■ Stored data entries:
------

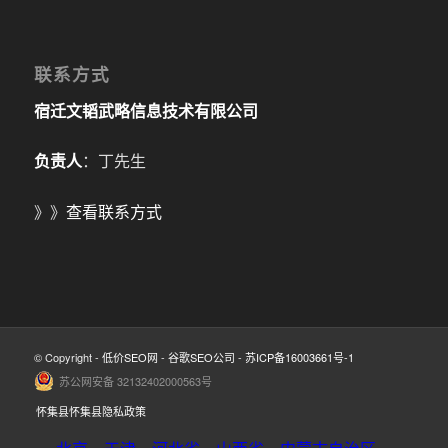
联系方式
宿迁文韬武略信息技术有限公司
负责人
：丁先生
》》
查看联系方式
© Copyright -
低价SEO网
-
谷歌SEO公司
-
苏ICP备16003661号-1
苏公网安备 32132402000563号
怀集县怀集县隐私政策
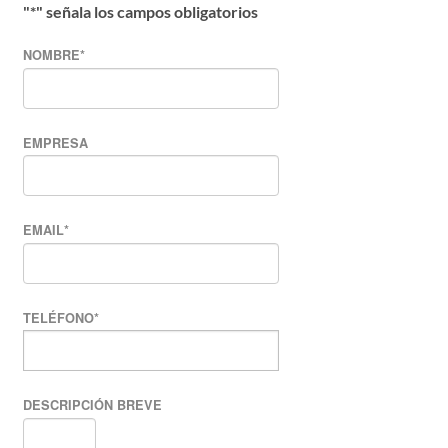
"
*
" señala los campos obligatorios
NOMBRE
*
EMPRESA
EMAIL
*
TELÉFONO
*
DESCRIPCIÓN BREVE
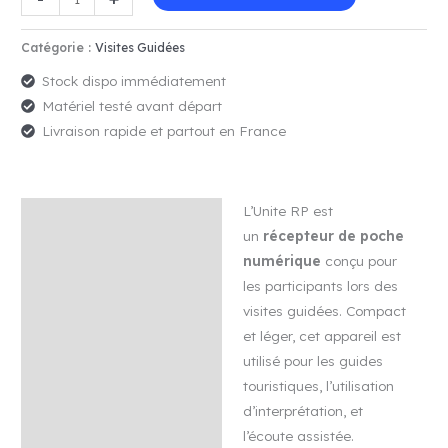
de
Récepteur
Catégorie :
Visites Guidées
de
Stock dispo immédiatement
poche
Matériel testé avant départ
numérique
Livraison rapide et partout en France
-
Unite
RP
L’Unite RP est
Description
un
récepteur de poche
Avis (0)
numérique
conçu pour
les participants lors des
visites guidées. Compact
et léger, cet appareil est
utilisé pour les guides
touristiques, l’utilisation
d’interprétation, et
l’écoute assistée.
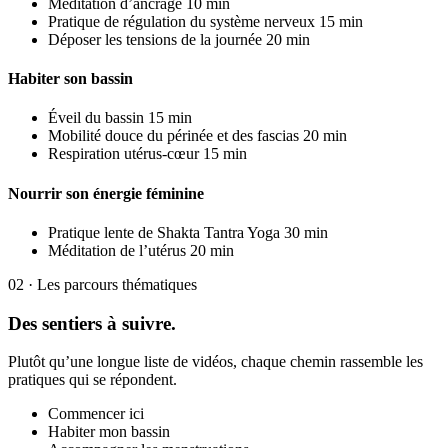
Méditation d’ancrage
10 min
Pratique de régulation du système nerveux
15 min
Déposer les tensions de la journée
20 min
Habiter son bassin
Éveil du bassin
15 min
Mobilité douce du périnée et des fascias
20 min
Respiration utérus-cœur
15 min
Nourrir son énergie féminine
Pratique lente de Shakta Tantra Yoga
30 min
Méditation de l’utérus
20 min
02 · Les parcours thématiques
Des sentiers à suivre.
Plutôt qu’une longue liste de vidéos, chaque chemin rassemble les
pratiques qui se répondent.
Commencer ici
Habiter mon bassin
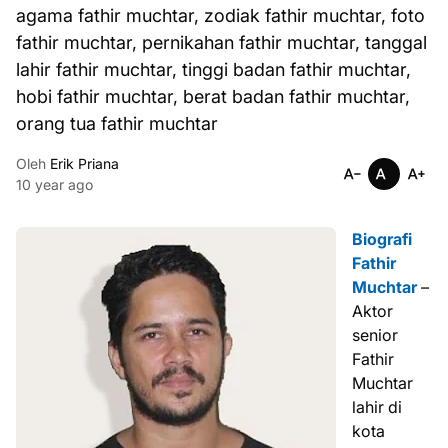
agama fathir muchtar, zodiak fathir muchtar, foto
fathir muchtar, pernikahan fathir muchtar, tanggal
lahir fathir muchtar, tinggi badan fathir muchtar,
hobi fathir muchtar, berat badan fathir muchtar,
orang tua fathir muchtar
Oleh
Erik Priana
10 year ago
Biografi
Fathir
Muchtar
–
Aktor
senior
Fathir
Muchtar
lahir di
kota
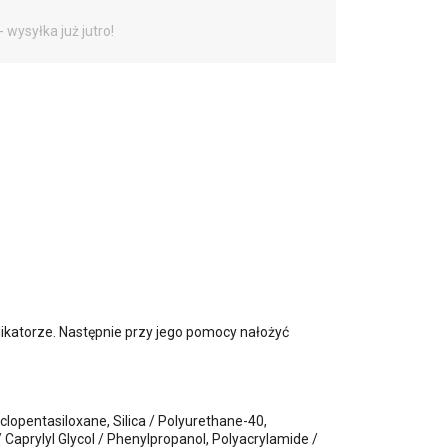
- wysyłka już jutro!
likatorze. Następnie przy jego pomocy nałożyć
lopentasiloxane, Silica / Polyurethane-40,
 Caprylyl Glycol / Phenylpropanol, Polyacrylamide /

------

Would you print all the entries again exactly, minus any pictures?

■ FINISHED TASK:
联系方式
宿迁文韬武略信息技术有限公司
负责人
：丁先生
》》
查看联系方式
© Copyright -
低价SEO网
-
谷歌SEO公司
-
苏ICP备16003661号-1
苏公网安备 32132402000563号
怀集县怀集县隐私政策
"
*
" señala los campos obligatorios
NOMBRE
*
EMPRESA
EMAIL
*
TELÉFONO
*
DESCRIPCIÓN BREVE
de
Récepteur
Catégorie :
Visites Guidées
de
Stock dispo immédiatement
poche
Matériel testé avant départ
numérique
Livraison rapide et partout en France
-
Unite
RP
L’Unite RP est
Description
un
récepteur de poche
Avis (0)
numérique
conçu pour
les participants lors des
visites guidées. Compact
et léger, cet appareil est
utilisé pour les guides
touristiques, l’utilisation
d’interprétation, et
l’écoute assistée.
Méditation d’ancrage
10 min
Pratique de régulation du système nerveux
15 min
Déposer les tensions de la journée
20 min
Habiter son bassin
Éveil du bassin
15 min
Mobilité douce du périnée et des fascias
20 min
Respiration utérus-cœur
15 min
Nourrir son énergie féminine
Pratique lente de Shakta Tantra Yoga
30 min
Méditation de l’utérus
20 min
02 · Les parcours thématiques
Des sentiers à suivre.
Plutôt qu’une longue liste de vidéos, chaque chemin rassemble les
pratiques qui se répondent.
Commencer ici
Habiter mon bassin
agama fathir muchtar, zodiak fathir muchtar, foto
fathir muchtar, pernikahan fathir muchtar, tanggal
lahir fathir muchtar, tinggi badan fathir muchtar,
hobi fathir muchtar, berat badan fathir muchtar,
orang tua fathir muchtar
Oleh
Erik Priana
10 year ago
Biografi
Fathir
Muchtar
–
Aktor
senior
Fathir
Muchtar
lahir di
kota
- wysyłka już jutro!
likatorze. Następnie przy jego pomocy nałożyć
lopentasiloxane, Silica / Polyurethane-40,
 Caprylyl Glycol / Phenylpropanol, Polyacrylamide /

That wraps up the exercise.